Records shown:
+ + + + + + +
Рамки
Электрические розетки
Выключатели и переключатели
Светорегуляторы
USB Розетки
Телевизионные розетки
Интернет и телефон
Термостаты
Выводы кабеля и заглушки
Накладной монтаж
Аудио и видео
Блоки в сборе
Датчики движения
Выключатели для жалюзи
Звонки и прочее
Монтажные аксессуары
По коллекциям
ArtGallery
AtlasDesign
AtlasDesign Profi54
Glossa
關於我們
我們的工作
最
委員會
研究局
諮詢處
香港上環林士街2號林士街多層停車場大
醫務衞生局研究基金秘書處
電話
+ + + + + + +
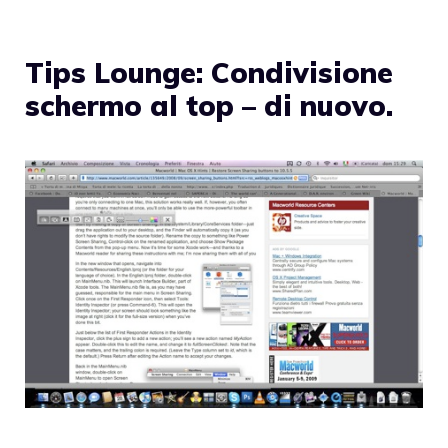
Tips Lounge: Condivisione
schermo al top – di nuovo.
+ + + + + + +
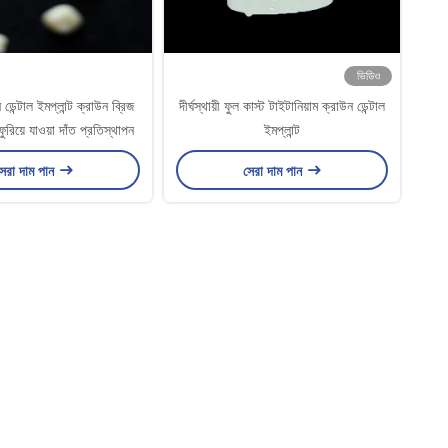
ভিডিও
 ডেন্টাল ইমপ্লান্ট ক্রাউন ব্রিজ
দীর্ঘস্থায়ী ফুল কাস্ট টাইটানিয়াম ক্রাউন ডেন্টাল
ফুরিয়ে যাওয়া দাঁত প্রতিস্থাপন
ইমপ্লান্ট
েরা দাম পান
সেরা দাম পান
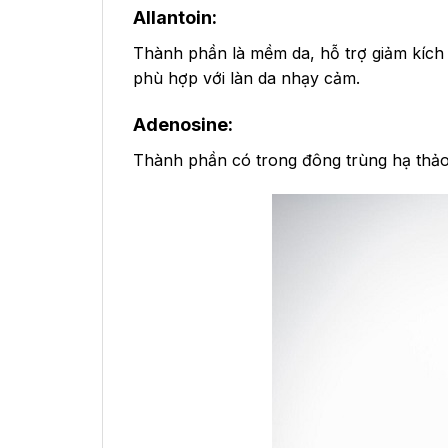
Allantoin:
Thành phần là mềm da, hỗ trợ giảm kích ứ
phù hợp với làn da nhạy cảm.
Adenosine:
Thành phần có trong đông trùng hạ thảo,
+ + + + + + +
Only lines that include "Thành" are counted here. Give their number for the records above and add nothing.

2